Signs of a good hostel...
Welcome to Apollo Bay
By the time we got back, it was dark and, really, it looked much more inviting in the dark. We went in and got checked in and whatnot before turning on our space heater and trying to warm our room up as best we could. We also watched the new British comedy, “Come Fly With Me” with the hostel host (a guy from Germany that we didn’t ever catch his name). Very funny show, though. We laughed a lot. That night we both slept a heck of a lot better in our now-warm room with walls that reached the ceiling. Haha. And once again, it could have been a pity party alone, but as a duo, it was an epic adventure.

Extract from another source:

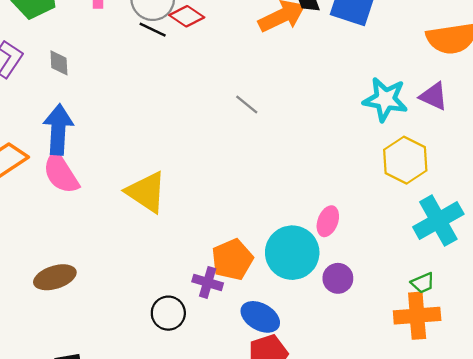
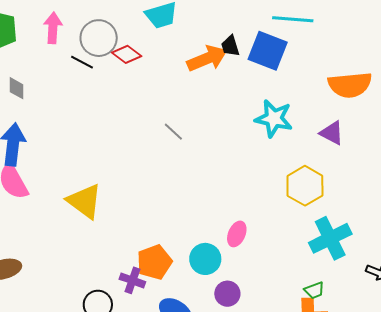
black line: (153, 30) -> (82, 62), moved
cyan star: (385, 99) -> (274, 119), moved
cyan circle: (292, 253) -> (205, 259), size x0.7
purple circle: (338, 278) -> (227, 294), moved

The next morning, bright and early, we headed back out onto the Great Ocean Road. At this point, the Great Ocean Road isn’t really along the oceanfront anymore. Instead, it leaves the ocean scenery and cuts pretty significantly inland and you end up driving through gorgeous rolling green hills and amazing rainforests. It looks a bit like a car commercial. At one point, though, there is a lighthouse turnoff that we thought looked cool, so we went. As we’re driving this crazy narrow/twisty road, Larissa suddenly pointed to the side and was like, “Hey, look! A wallaby!” All we really saw a ball of brown fur and a tail that disappeared into the bush, but we were pretty stoked. As we kept going, now on wildlife alert, we saw something in the middle of the road. It had rained the night before, so it was entirely possible for it to just be a large palm branch or something, but we slowed down and then we stopped, shocked. There, sitting in front of us on the road like an abandoned stuffed animal was a KOALA. He was just sitting there, chilling like it was no big thing. We both just scrambled for our cameras and started snapping away. Our photos ended up being a bit fuzzy because we were shaking with excitement. But he just got up on his paws and started with the funny way koalas walk down the road, in search of eucalyptus trees like the fact that he’s just been chilling in the road was no big thing. Well, maybe not for him, but for Larissa and me, this was a great big thing. We watched until he got off the road and then continued on our way to the lighthouse. Then, again, Larissa was like, “STOP! There are koalas in that tree!” So we stopped the car and got out and started looking around and they were everywhere! They were just sleeping, eating eucalyptus, and chilling in the trees. We were so excited to see them! What a great way to start the day! Of course, stopping and taking photos in the middle of the road got us a few funny looks by passing cars, but it was a non-busy side street, so traffic was minimal. We did eventually make it to the light house, but it was $15 to go in and, apparently, could take up to an hour to see all of it, and we didn’t really want to spend the money or time on it, so we turned around and headed back to the main road. We can’t complain about the detour, though—wild koalas are awesome.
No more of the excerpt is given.